Return, from the data below, each line that contains the word "dari".

++++ Exercise data

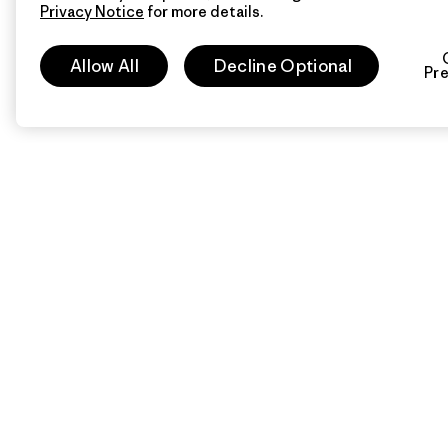
Privacy Notice
for more details.
Allow All
Decline Optional
Pr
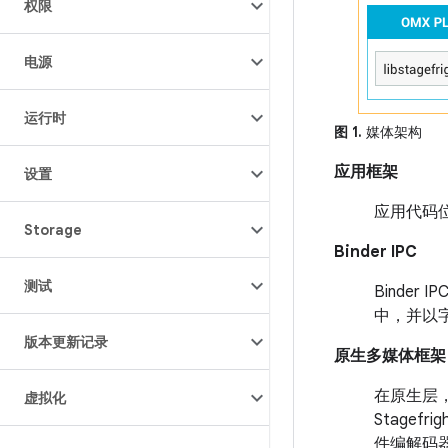
权限
电源
运行时
图 1.
媒体架构
应用框架
设置
应用代码
Storage
Binder IPC
测试
Binde
中，并以字
版本更新记录
原生多媒体框架
在原生层，
虚拟化
Stage
件编解码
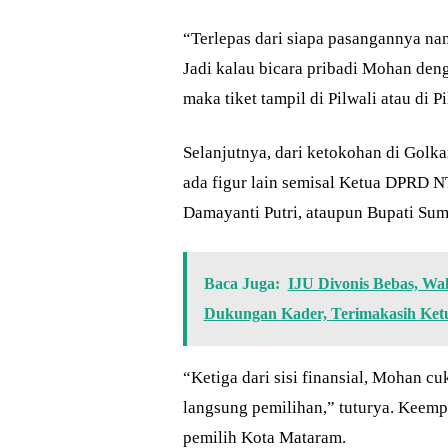
“Terlepas dari siapa pasangannya nan
Jadi kalau bicara pribadi Mohan denga
maka tiket tampil di Pilwali atau di P
Selanjutnya, dari ketokohan di Golka
ada figur lain semisal Ketua DPRD N
Damayanti Putri, ataupun Bupati S
Baca Juga:
IJU Divonis Bebas, Wa
Dukungan Kader, Terimakasih Ke
“Ketiga dari sisi finansial, Mohan c
langsung pemilihan,” tuturya. Keemp
pemilih Kota Mataram.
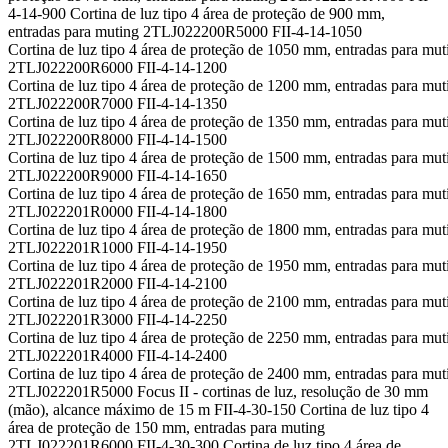
4-14-900 Cortina de luz tipo 4 área de proteção de 900 mm,
entradas para muting 2TLJ022200R5000 FII-4-14-1050
Cortina de luz tipo 4 área de proteção de 1050 mm, entradas para mut
2TLJ022200R6000 FII-4-14-1200
Cortina de luz tipo 4 área de proteção de 1200 mm, entradas para mut
2TLJ022200R7000 FII-4-14-1350
Cortina de luz tipo 4 área de proteção de 1350 mm, entradas para mut
2TLJ022200R8000 FII-4-14-1500
Cortina de luz tipo 4 área de proteção de 1500 mm, entradas para mut
2TLJ022200R9000 FII-4-14-1650
Cortina de luz tipo 4 área de proteção de 1650 mm, entradas para mut
2TLJ022201R0000 FII-4-14-1800
Cortina de luz tipo 4 área de proteção de 1800 mm, entradas para mut
2TLJ022201R1000 FII-4-14-1950
Cortina de luz tipo 4 área de proteção de 1950 mm, entradas para mut
2TLJ022201R2000 FII-4-14-2100
Cortina de luz tipo 4 área de proteção de 2100 mm, entradas para mut
2TLJ022201R3000 FII-4-14-2250
Cortina de luz tipo 4 área de proteção de 2250 mm, entradas para mut
2TLJ022201R4000 FII-4-14-2400
Cortina de luz tipo 4 área de proteção de 2400 mm, entradas para mut
2TLJ022201R5000 Focus II - cortinas de luz, resolução de 30 mm
(mão), alcance máximo de 15 m FII-4-30-150 Cortina de luz tipo 4
área de proteção de 150 mm, entradas para muting
2TLJ022201R6000 FII-4-30-300 Cortina de luz tipo 4 área de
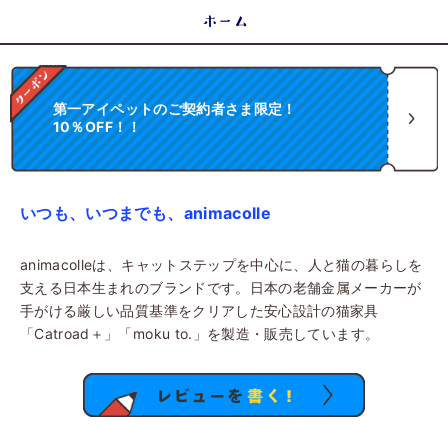
ホーム
第一アイペットのご契約者さま限定！
10％OFF！！
いつも、いつまでも、animacolle
animacolleは、キャットステップを中心に、人と猫の暮らしを
支える日本生まれのブランドです。日本の老舗金属メーカーが
手がける厳しい品質基準をクリアした安心設計の猫家具
「Catroad＋」「moku to.」を製造・販売しています。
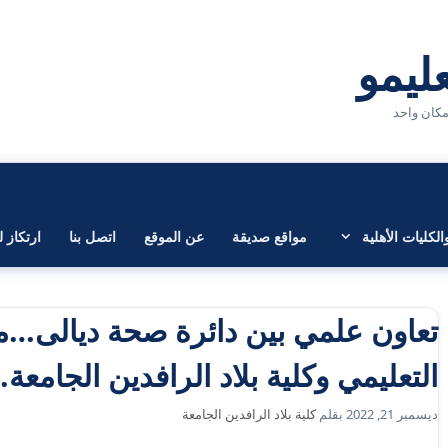
لكليات الأهلية
مواقع صديقة
عن الموقع
اتصل بنا
ارتكاز ل
تعاون علمي بين دائرة صحة ديالى…
التعليمي وكلية بلاد الرافدين الجامعة..
ديسمبر 21, 2022
بقلم
كلية بلاد الرافدين الجامعة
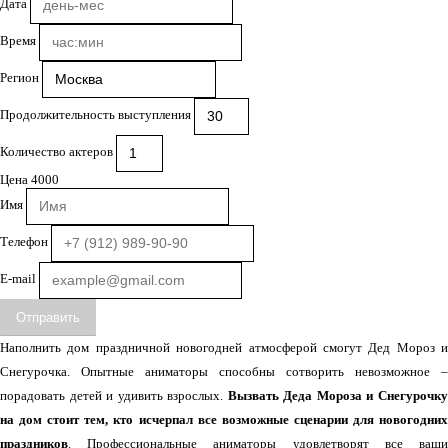
Дата
Время
Регион
Продолжительность выступления
Количество актеров
Цена
4000
Имя
Телефон
E-mail
Отправить
Наполнить дом праздничной новогодней атмосферой смогут Дед Мороз и
Снегурочка. Опытные аниматоры способны сотворить невозможное –
порадовать детей и удивить взрослых.
Вызвать Деда Мороза и Снегурочк
на дом стоит тем, кто исчерпал все возможные сценарии для новогодних
праздников
. Профессиональные аниматоры удовлетворят все ваши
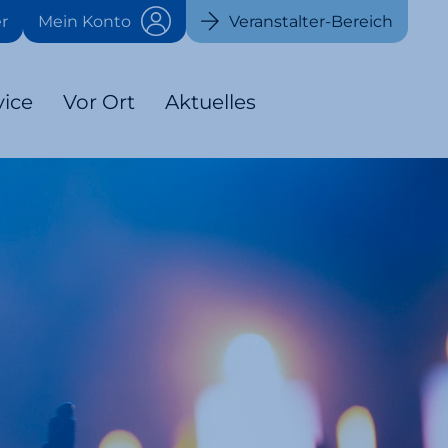
r
Mein Konto
Veranstalter-Bereich
vice
Vor Ort
Aktuelles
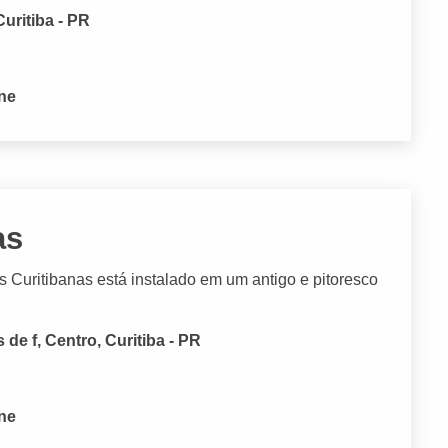
uritiba - PR
one
as
Curitibanas está instalado em um antigo e pitoresco
 de f, Centro, Curitiba - PR
one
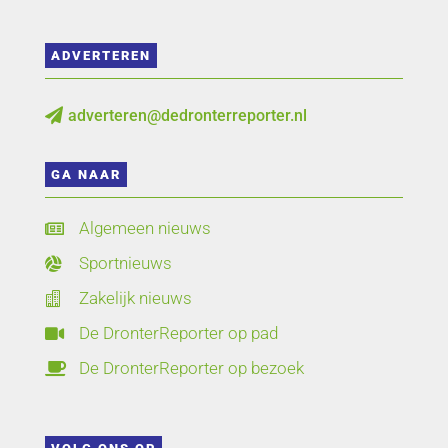
ADVERTEREN
adverteren@dedronterreporter.nl

GA NAAR
Algemeen nieuws

Sportnieuws

Zakelijk nieuws

De DronterReporter op pad

De DronterReporter op bezoek


++++++++

• _Solution to this problem_
“Terlepas dari siapa pasangannya nan
Selanjutnya, dari ketokohan di Golka
“Ketiga dari sisi finansial, Mohan c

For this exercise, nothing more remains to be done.